I'd double-check your test kits to make sure they haven't expired, and also start taking water with you when you go to the LFS to double-check your results.

How often are you doing water changes, and how much at a time? It is possible that your shells keep raising the hardness and pH, and then every time you do a water change, this lowers those parameters back down. This type of fluctuation can be very dangerous for fish.

If your goal is to breed the angels and raise fry, then I'd encourage you to get a separate breeding tank. Angels aren't usually good parents, and fry are almost always eaten in a community tank setting. If this isn't one of your goals, however, then IMO your angels are fine with your RTS. I kept angels, tiger barbs, and RTS together in my 46gal for years, and IMO their aggression levels were well matched.

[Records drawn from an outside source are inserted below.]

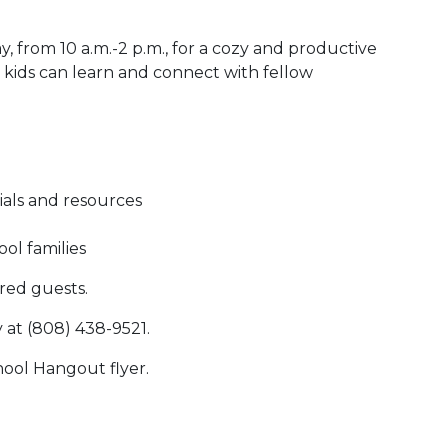
, from 10 a.m.-2 p.m., for a cozy and productive
ids can learn and connect with fellow
ials and resources
ol families
red guests.
y at (808) 438-9521.
ool Hangout flyer.
 Calendar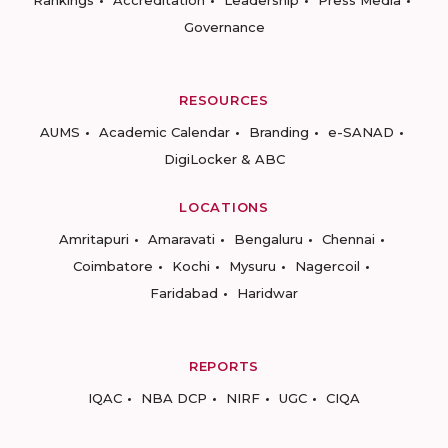
Rankings
Accreditation
Leadership
Press Media
Governance
RESOURCES
AUMS
Academic Calendar
Branding
e-SANAD
DigiLocker & ABC
LOCATIONS
Amritapuri
Amaravati
Bengaluru
Chennai
Coimbatore
Kochi
Mysuru
Nagercoil
Faridabad
Haridwar
REPORTS
IQAC
NBA DCP
NIRF
UGC
CIQA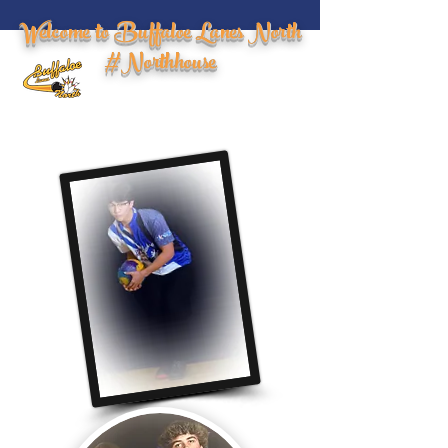
Welcome to Buffaloe Lanes North
#Northhouse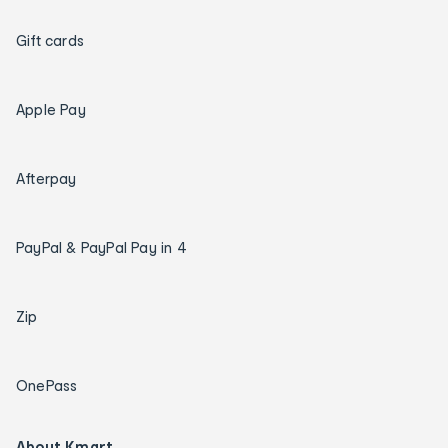
Gift cards
Apple Pay
Afterpay
PayPal & PayPal Pay in 4
Zip
OnePass
About Kmart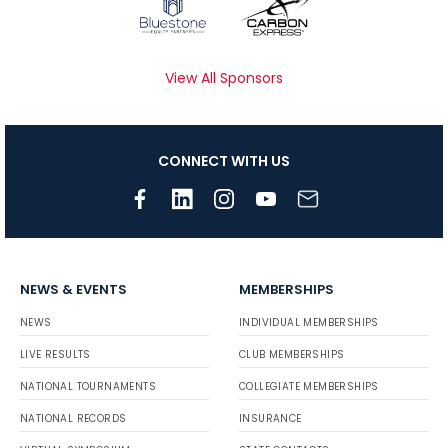
View All Sponsors
CONNECT WITH US
NEWS & EVENTS
MEMBERSHIPS
NEWS
INDIVIDUAL MEMBERSHIPS
LIVE RESULTS
CLUB MEMBERSHIPS
NATIONAL TOURNAMENTS
COLLEGIATE MEMBERSHIPS
NATIONAL RECORDS
INSURANCE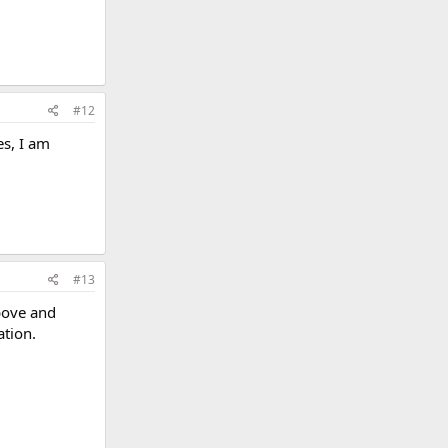
#12
es, I am
#13
bove and
ation.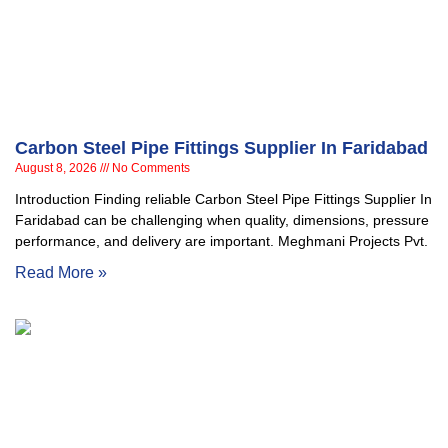
Carbon Steel Pipe Fittings Supplier In Faridabad
August 8, 2026
No Comments
Introduction Finding reliable Carbon Steel Pipe Fittings Supplier In
Faridabad can be challenging when quality, dimensions, pressure
performance, and delivery are important. Meghmani Projects Pvt.
Read More »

Your yellow cichlid might also be a Bolivian or Golden ram... you might want to get a positive ID on this fish- if it's an African cichlid most of those are not appropriate for community tanks, and many aren't appropriate for planted tanks, either (aggression, plant-eaters or diggers, different water chemistry needs, etc).


----------



## turtles404 (Jun 1, 2008)

The yellow cichlid found a new home before I started buying angels...and thanks for the thought on taking a sample up to the LFS. I hadnt even thought about doing that just to double check things. I've been doing 25% changes weekly, and last night when we swapped out the substrate it was a complete change. So far everyone is alive and well. Gonna double check the pH this morning, but so far no spike like I had with the shells. I think the shells were a big part of that problem. Also, I dont plan on raising angels...I just happened to have a pair that spawned. No eggs survived tho. 
Thanks!


----------



## turtles404 (Jun 1, 2008)

Just an update....I've changed out the substrate and started planting the tank. We eventually were down to only 1 angelfish before the substrate change so after the change we purchased 3 more (from the same place the one remaining came from) It has been a week now and everyone seems healthy and happy!!! I also went to a different flake food (back to one I had never had issues with). Maybe it was the food...maybe it was the substrate...maybe it was the fish...I may never know. But everyone seems happy now 

Thanks for your input on this guys!


----------



## lauraleellbp (Jan 31, 2008)

Glad things are going much better for you!


----------